Resenha | O Despertar: Parte Dois
Além de uma mera estratégia editorial ao lançar uma publicação dividida em duas partes, a série da Vertigo criada por Scott Snyder e Bryan Murphy se desenvolve em dois momentos narrativos distintos, justificativa para que a revista, lançada originalmente em dez partes nos Estados Unidos, tenha sido publicada em dois compilados pela Panini Comics.
Na sequência de O Despertar : Parte Um, a trama sofre um salto temporal de 200 anos, apresentando um futuro distópico em que as calotas polares foram destruídas pela ação das entidades do mar. Este novo cenário foi apresentado brevemente durante a primeira parte da história, focada, em grande parte, em um crescendo atmosférico de tensão e claustrofobia nas profundezas do mar.
Neste novo cenário, as entidades se tornaram parte do cotidiano mundial. São objeto de caça devido ao seu próprio sangue, que provoca poderes alucinatórios nos humanos, bem como fragmentaram a sociedade em uma nova estrutura, incluindo aqueles que são favoráveis ao despertar destes seres, sendo postos à margem pela política. A nova personagem central, Leeward, é apresentada como um pária nesta nova sociedade e, à semelhança da dra. Lee Archer, captura um chamado das profundezas e decide investigá-lo.
A abordagem nesta parte se difere da inicial: a trama desenvolvida em ambiente fechado cede espaço para uma aventura distópica que intenta apresentar uma nova sociedade. Duzentos anos após o surgimento dos sereios, tem-se a impressão que não houve nenhuma evolução científica aparente, ainda que tal afirmação seja questionável. Mesmo com o despertar destas personagens do mar, seria natural que, antes da queda total da humanidade, houvesse uma tentativa de descobrir quem elas são. A trama, ao menos, não demonstra essa possibilidade.

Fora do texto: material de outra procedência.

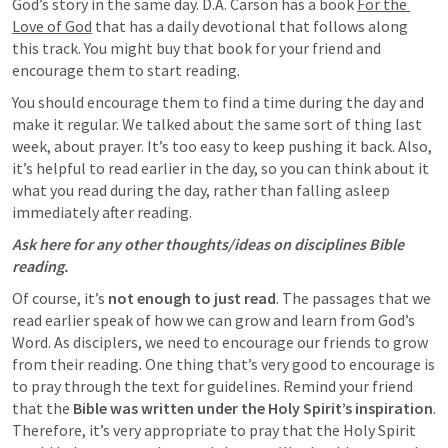
God’s story in the same day. D.A. Carson has a book 
For the 
Love of God
 that has a daily devotional that follows along 
this track. You might buy that book for your friend and 
encourage them to start reading.
You should encourage them to find a time during the day and 
make it regular. We talked about the same sort of thing last 
week, about prayer. It’s too easy to keep pushing it back. Also, 
it’s helpful to read earlier in the day, so you can think about it 
what you read during the day, rather than falling asleep 
immediately after reading. 
Ask here for any other thoughts/ideas on disciplines Bible 
reading.
Of course, it’s 
not enough to just read
. The passages that we 
read earlier speak of how we can grow and learn from God’s 
Word. As disciplers, we need to encourage our friends to grow 
from their reading. One thing that’s very good to encourage is 
to pray through the text for guidelines. Remind your friend 
that the 
Bible was written under the Holy Spirit’s inspiration
. 
Therefore, it’s very appropriate to pray that the Holy Spirit 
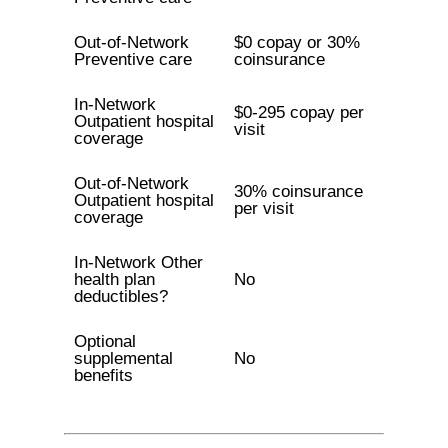
Out-of-Network
$0 copay or 30%
Preventive care
coinsurance
In-Network
$0-295 copay per
Outpatient hospital
visit
coverage
Out-of-Network
30% coinsurance
Outpatient hospital
per visit
coverage
In-Network Other
health plan
No
deductibles?
Optional
supplemental
No
benefits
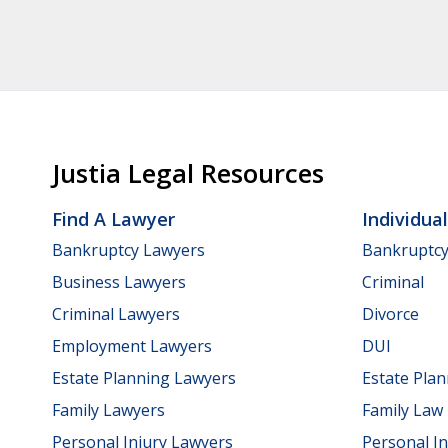
Justia Legal Resources
Find A Lawyer
Individua
Bankruptcy Lawyers
Bankruptc
Business Lawyers
Criminal
Criminal Lawyers
Divorce
Employment Lawyers
DUI
Estate Planning Lawyers
Estate Pla
Family Lawyers
Family Law
Personal Injury Lawyers
Personal In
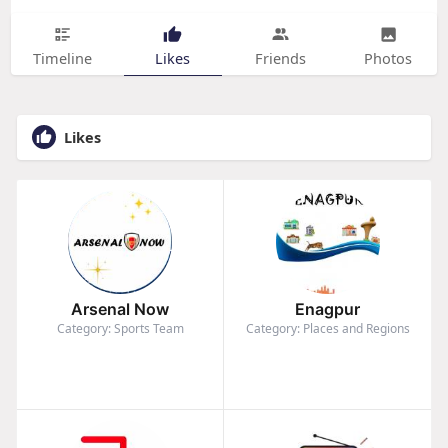
Timeline
Likes
Friends
Photos
Likes
Arsenal Now
Enagpur
Category: Sports Team
Category: Places and Regions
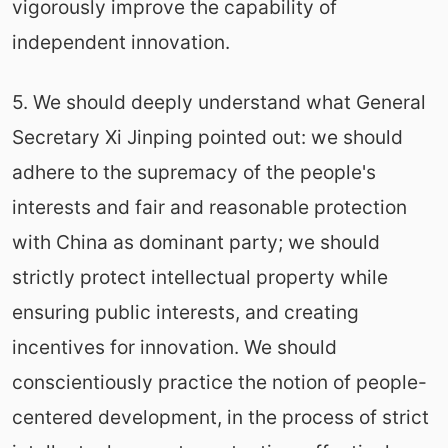
vigorously improve the capability of
independent innovation.
5. We should deeply understand what General
Secretary Xi Jinping pointed out: we should
adhere to the supremacy of the people's
interests and fair and reasonable protection
with China as dominant party; we should
strictly protect intellectual property while
ensuring public interests, and creating
incentives for innovation. We should
conscientiously practice the notion of people-
centered development, in the process of strict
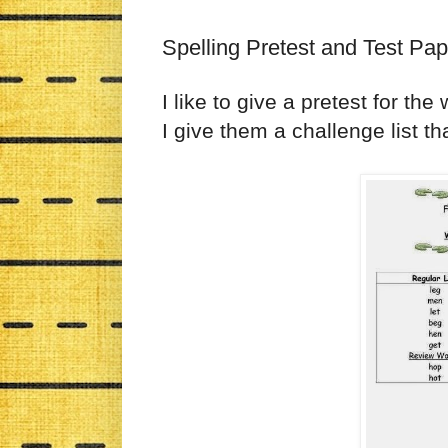
Spelling Pretest and Test Pa
I like to give a pretest for th
I give them a challenge list t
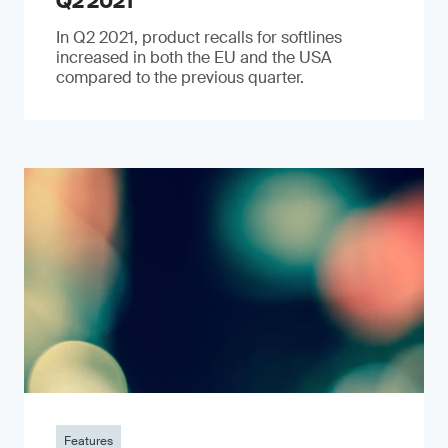
Q2 2021
In Q2 2021, product recalls for softlines
increased in both the EU and the USA
compared to the previous quarter.
Features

O roteiro de Snyder desenvolve uma boa base desta sociedade distópica, ainda que não trace uma ponte de ligação aceitável com a história anterior. A teoria que surge para sustentar as entidades se demonstra simplista, sem nenhuma revelação além do óbvio elo perdido com os humanos. O bom suspense da primeira parte se contrapõe a cenas de ação comum neste segundo ato, em um cenário que não parece urgente como ocorreu com a descoberta dos sereios.
Conforme caminha para o desfecho, a trama se enfraquece também ao apresentar novos personagens, demasiadamente comuns e apoiados em estereótipos. Tons que simplificam os bons contornos narrativos iniciais, entregando um final que nada tem de revelador, mas parecendo despreparado em relação à tônica da história, como se o roteiro se prolongasse em demasia em certas partes anteriores e, ao se deparar com poucas páginas para finalizar, escolhesse a saída mais fácil para um fim que fosse confortável aos leitores mas, ainda assim, permanecesse incompleto de explicações.
Ainda que a ficção científica tenha fundamentado um bom argumento inicial, a trama se dilui diante de uma sequência de alternativas narrativas fáceis, repetindo histórias anteriores sem uma boa sustentação. A leitura flui até o término da edição, porém, não o suficiente para se destacar como uma boa história por completo.